Współcześni filozofowie kultury definiują niekiedy religię jako „rdzeń kultury”. W tym miejscu możemy używać zamiennie terminów „kultura” i „cywilizacja”, i koncepcja taka z pewnością będzie miała zastosowanie dla tak zwanej „cywilizacji Zachodu”, której rdzeniem było – i w dużej mierze nadal jest – chrześcijaństwo. Jednakże ten sposób ujmowania relacji między religią i kulturą/cywilizacją znów niekoniecznie sprawdza się w odniesieniu do judaizmu, w jego kontekście historycznym i społecznym.

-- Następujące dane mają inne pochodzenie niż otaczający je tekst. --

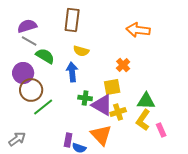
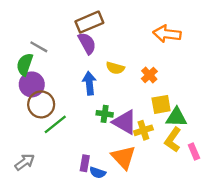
brown rectangle: (72, 20) -> (89, 22), turned 60
purple semicircle: (27, 26) -> (87, 43), moved, turned 78
yellow semicircle: (81, 51) -> (115, 68), moved
green semicircle: (45, 56) -> (25, 64), moved, turned -102
yellow square: (112, 87) -> (161, 104), moved

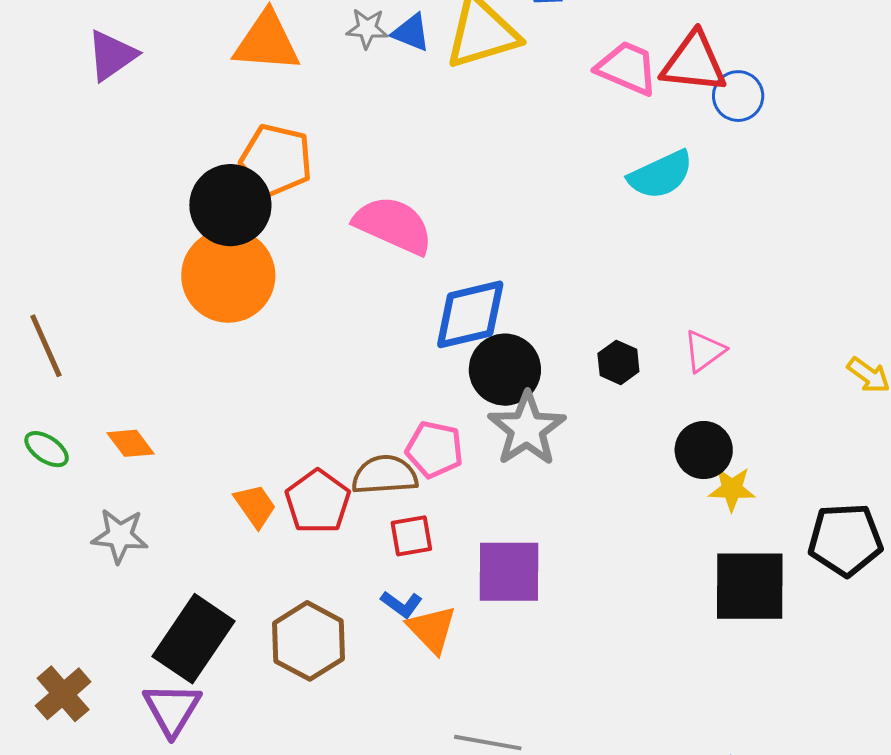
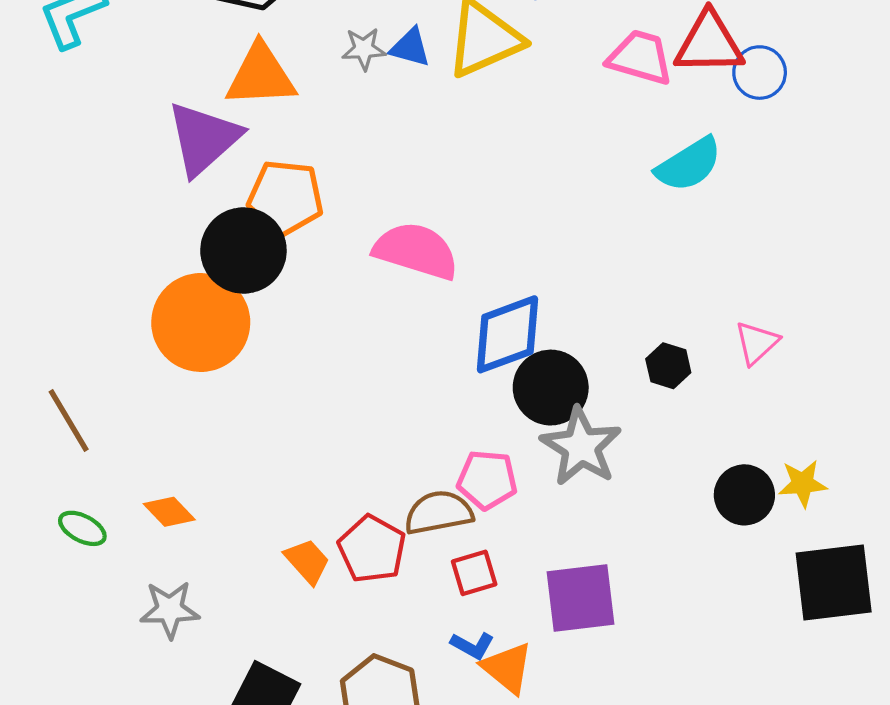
purple triangle: (112, 55) -> (204, 138), moved, size x1.4
orange circle: (228, 276) -> (201, 323), moved
black circle: (704, 450) -> (744, 495), moved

Zgadzam się z tezą, iż judaizm, w całej swojej totalności, jest stale ewoluującą cywilizacją. Jest cywilizacją alternatywną, zakorzenioną w starożytności, prawdopodobnie głębiej i bardziej bezpośrednio niż jakakolwiek inna cywilizacja w świecie. Jest cywilizacją, która została przechowana w księgach i rozwijana przez rabinów, aby utrzymać ją przy życiu w czasach, gdy my, Żydzi, musieliśmy „zejść do podziemia” i ustąpić innym cywilizacjom, które – z różnych powodów – historycznie „wygrały” z cywilizacją żydowską i zdominowały pokaźną część świata. Judaizm jest cywilizacją, która została historycznie utrwalona i przechowana z nadzieją na jej całkowity, pełny rozkwit w przyszłości i pełne współistnienie wśród innych cywilizacji, wraz z jej wkładem w dorobek cywilizacyjny całego świata.

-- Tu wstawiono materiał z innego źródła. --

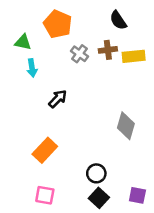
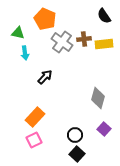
black semicircle: (118, 20) -> (104, 16), moved
gray cross: (80, 54) -> (62, 42), size x1.5
pink square: (45, 195) -> (34, 140), moved, turned -35
purple square: (137, 195) -> (104, 129), moved, turned 32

Mój pogląd na to, czym jest cywilizacja żydowska, różni jednakże od poglądu Kaplana. Ujęcie judaizmu jako cywilizacji nie musi pociągać za sobą całkowicie naturalistycznego poglądu na świat, którego skutkiem jest odrzucenie objawienia jako źródła judaizmu i niemal całej religijnej metafizyki. Tradycyjny, teistyczny, nadprzyrodzony kontekst niekoniecznie pociąga za sobą też wszystkie te rzeczy, które Kaplan, jak również i ja, odrzucamy: religijny autorytaryzm czy dogmatyczne twierdzenia o nieomylności autorytetów religijnych. Nawet jeśli historycznie kwestie te były ze sobą powiązane, logicznie nie tu związków koniecznych. Ów dogmatyzm i buta religii były raczej wynikiem skostnienia instytucji religijnych i społecznych, w czasach, gdy wolność myśli i mobilność społeczna ludzi były, znacznie bardziej niż obecnie, ograniczone.

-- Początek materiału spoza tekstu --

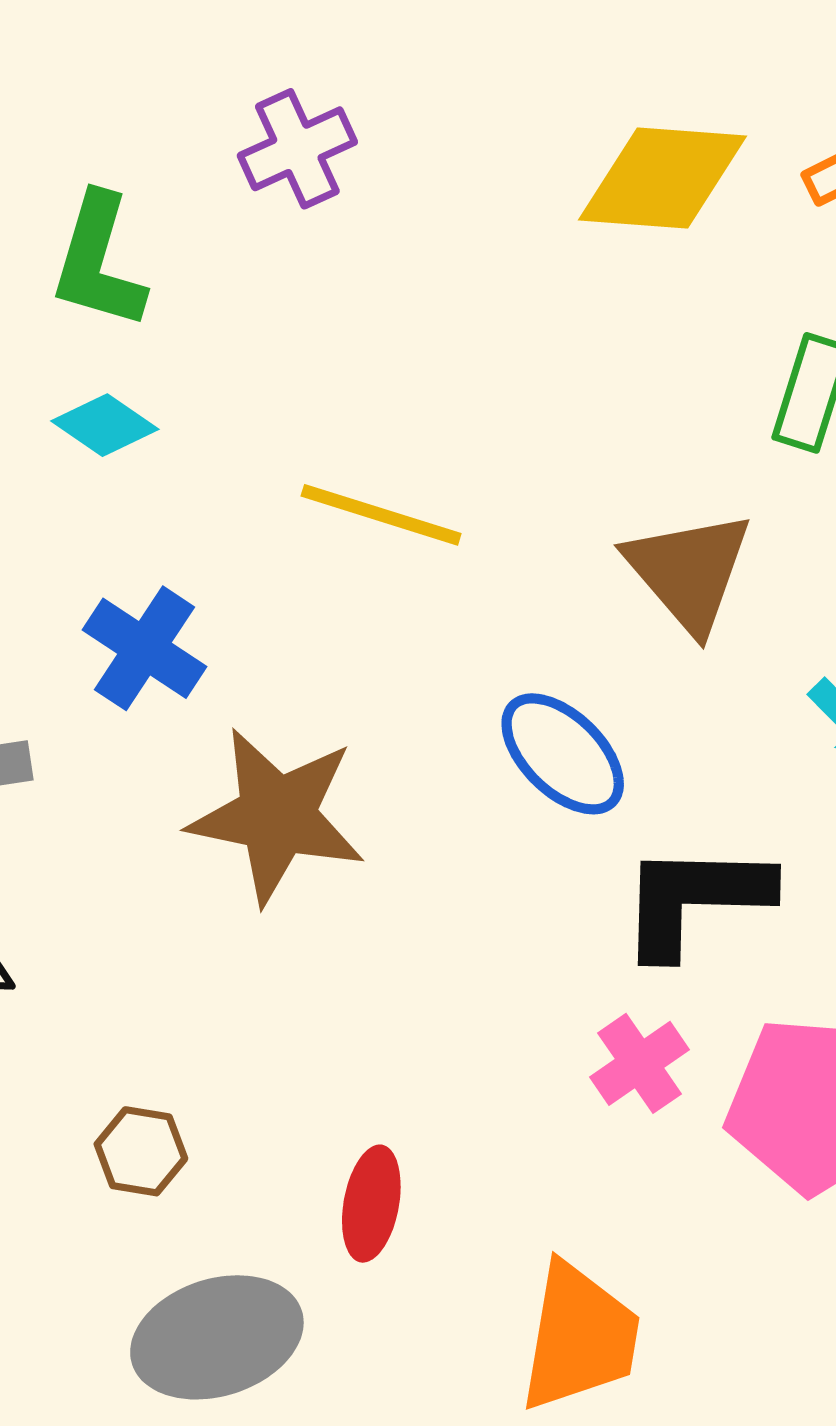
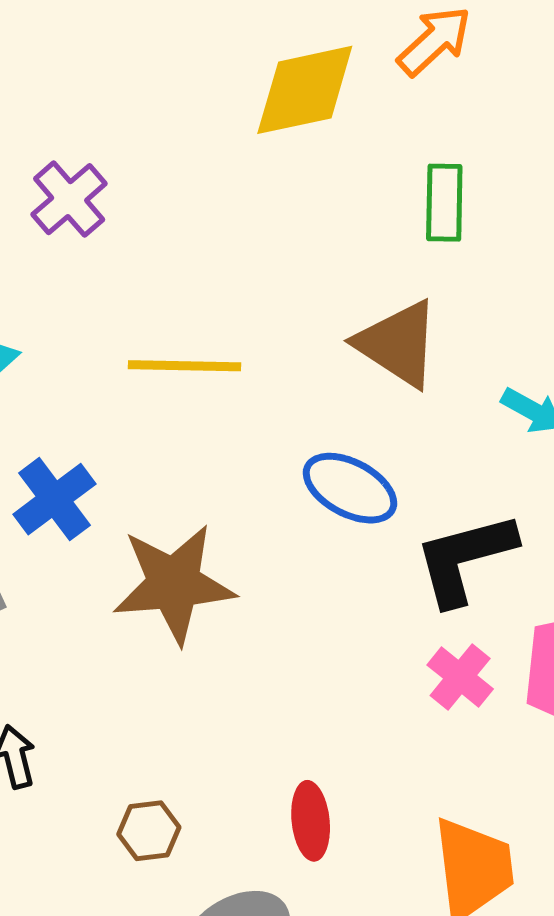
purple cross: (297, 149) -> (69, 199), moved
blue cross: (144, 648) -> (54, 499), turned 36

Rabini chcieli zachować całą naszą cywilizację, ze wszystkimi jej szczegółami i wartościami. Tym samym nasza tradycja wciąż odnosi się legislacji, które na pierwszy rzut oka mogą wydawać się „dziwne” – do naszego, starożytnego, prawa karnego, cywilnego i rodzinnego. Część z tych praw stała się martwa i nie znalazła bezpośredniego zastosowania w zmieniającej się rzeczywistości politycznej na przestrzeni wieków, geniusz rabinów polegał jednak na tym, że potrafili uczynić z tych praw narzędzie budowania żydowskiej tożsamości, aby utrzymać naród żydowski i nasze „wirtualne państwo”, wśród innych narodów, w najpełniejszym możliwym rozkwicie. Tak więc każdy element żydowskiej cywilizacji jest ważny, chociaż część spośród naszych starożytnych przepisów może nigdy, w swojej najprostszej formie, nie znaleźć zastosowania. Ich istnienie daje nam jednakże możliwość poznania siebie i naszych korzeni. Owe prawa i legislacje opowiadają historię tego, skąd pochodzimy, czym był i może być judaizm oraz kim jesteśmy my w kontekście różnych cywilizacji, religii i narodów. My, współcześni Żydzi, jesteśmy ambasadorami tej naszej, trwającej od starożytności, cywilizacji, która nigdy nie zniknie z powierzchni ziemi.